My name is Victor Rios.
Before Spare Tyre I was mainly doing facilitation. So uhh doing workshops with people who were from refugee and migrant backgrounds uhh I was a, still sort of learning, I already became a film maker so I was already doing videos but it was still sort of like … in the middle of my journey and umm I was performing quite a lot, doing stuff with the Paper Project which is a collected group of artists from migrant and refugee backgrounds.

If you go to the internet and you put participatory arts, you will find some sort of subjects and read and written sort of work and stuff but you won’t find as much ermm as for example media content. Nowadays video, that’s why I love video because I think video can explain a whole, you know, the whole ethos of a company in only two minutes. So in terms of participatory arts there is no, there is not much, there’s very few. And sometimes when people come across with participatory arts like I did in the past, I had no clue what it was until I actually managed to be in an environment like Spare Tyre. So I think the mission of Spare Tyre has been doing that and its great but I think we need much more and I, … it’s not about Spare Tyre. I think it’s about in general. We need so much more inclusion from people being able to make it accessible as media, as written, as different sort of aspects so people can understand importance and sort of focus in that way that people can easily access by just clicking a button.

Spare Tyre has a great impact on people. One of the things that they done is with Company of Artists, they bring not just people, you know with learning disabilities or disabilities, they do also bring elderly. They do bring a whole lot of, you know, a diverse group of people and they always push to make it something very professional. You know and not… a bit further than just a community project and I think that’s what I love about it.

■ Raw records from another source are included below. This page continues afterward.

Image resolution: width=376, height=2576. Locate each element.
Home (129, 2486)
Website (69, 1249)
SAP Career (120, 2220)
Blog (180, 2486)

The first time I worked with people with learning disabilities, with the large group … and ermm it was challenging but at the same time it was amazing because every time I was leaving I was thinking like “ohh this was amazing” and and although I was still sort of ermm I wouldn’t say I was afraid but it’s a bit ermm nervous about how it’s going to be. “How are we going to do it?” But somehow that dragged me more energy to come back the next time and to find out how to do it better. You know find out what is it the participants want? You know and sometimes they didn’t want to be in front of the cameras. They wanted…  don’t even being the cameras. So I started giving them the cameras so they can start filming with me and then somehow this sort of, they felt empowered they felt like they had something to do and it was just amazing for me because you see them growing in a sense of skilful ermm and and and that was great.

This energy that we were building with the people was so contagious that they wanted to be in it. They really wanted, and they were looking forward every time we were coming back and we had a successful two short films and I just found out that one of the short films ermm accepted accepted for a festival. We’re looking to push that and hopefully we can do much more eventually in the future.

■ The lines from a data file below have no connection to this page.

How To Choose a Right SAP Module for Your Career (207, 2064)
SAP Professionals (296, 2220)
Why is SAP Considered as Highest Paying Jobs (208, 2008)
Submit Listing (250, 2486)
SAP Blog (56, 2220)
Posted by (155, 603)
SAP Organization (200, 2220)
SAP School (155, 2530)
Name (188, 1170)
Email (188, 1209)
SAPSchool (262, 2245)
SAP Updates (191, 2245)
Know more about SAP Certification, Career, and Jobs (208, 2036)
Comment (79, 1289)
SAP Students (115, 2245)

Using participatory arts, which I think is now is important, I was able to enable them to have control over the story in something that I could not do back when I was acting. So I think that if we compare I think that’s absolutely how important you know the participatory approach ermm has a lot of value. As a person who has actually running the project, the participants are important. The people who were behind, if there was people you know doing the whatever sets or music it all sort of feeds into something together looking into of of course a subject but all these ideas, giving opportunity to people to have opinion and to sort of also taking risk by going with opinions. Trying them. In performances they tend to just, you know, there’s one director, there is uhh there is one script, there’s there’s there’s one writer, this this is how it goes and people just follow that recipe but I think in participatory arts becomes a buffet of different ingredients and that’s lovely because everyone can chip in some spices here, some spices there and then eventually we end up with a new dish that no one came up with and that is, becomes something tasteful and delicious.

Victor began working with us as an intern in 2011. Since setting up his own filmmaking company, he has become one of our regular photographers and filmmakers. Recently he has worked with us as a workshop facilitator and assistant director, and became one of our Associate Artists in 2018.
Victor spoke to us about what he has learned from Spare Tyre, and how participatory arts can influence other art forms.